### TASK GOAL:
The reply should contain every line of the data, repeated exactly, and no pictures.

### DATA LISTING:
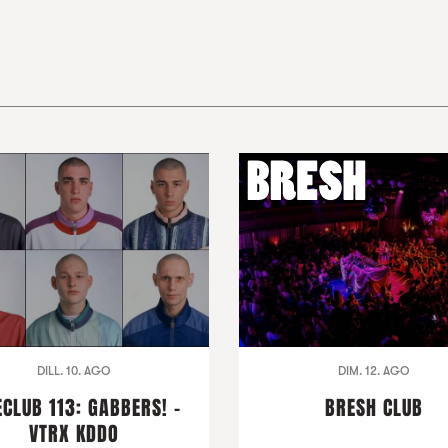
DILL. 10. AGO
DIM. 12. AGO
ECLUB 113: GABBERS! -
BRESH CLUB
VTRX KDDO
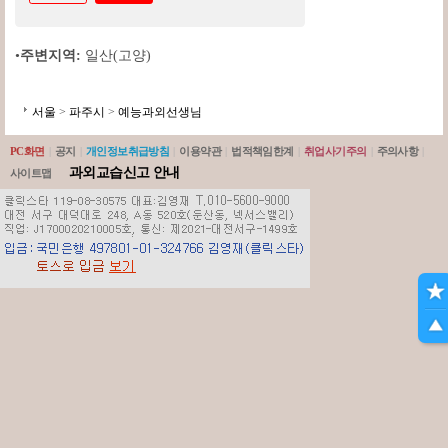
•
주변지역:
일산(고양)
서울
>
파주시
>
예능과외선생님
PC화면
|
공지
|
개인정보취급방침
|
이용약관
|
법적책임한계
|
취업사기주의
|
주의사항
|
과외교습신고 안내
사이트맵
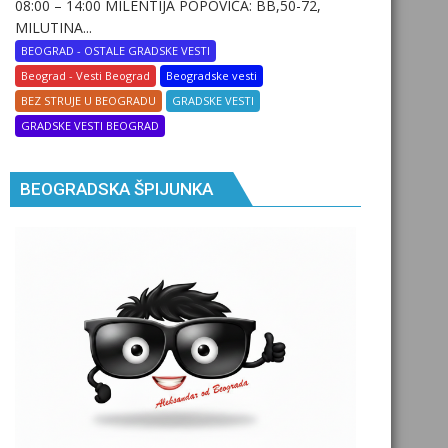
08:00 – 14:00 MILENTIJA POPOVIĆA: BB,50-72,
MILUTINA...
BEOGRAD - OSTALE GRADSKE VESTI
Beograd - Vesti Beograd
Beogradske vesti
BEZ STRUJE U BEOGRADU
GRADSKE VESTI
GRADSKE VESTI BEOGRAD
BEOGRADSKA ŠPIJUNKA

### RESPONSE:
DILL. 10. AGO
DIM. 12. AGO
ECLUB 113: GABBERS! -
BRESH CLUB
VTRX KDDO
•
주변지역:
일산(고양)
서울
>
파주시
>
예능과외선생님
PC화면
|
공지
|
개인정보취급방침
|
이용약관
|
법적책임한계
|
취업사기주의
|
주의사항
|
과외교습신고 안내
사이트맵
08:00 – 14:00 MILENTIJA POPOVIĆA: BB,50-72,
MILUTINA...
BEOGRAD - OSTALE GRADSKE VESTI
Beograd - Vesti Beograd
Beogradske vesti
BEZ STRUJE U BEOGRADU
GRADSKE VESTI
GRADSKE VESTI BEOGRAD
BEOGRADSKA ŠPIJUNKA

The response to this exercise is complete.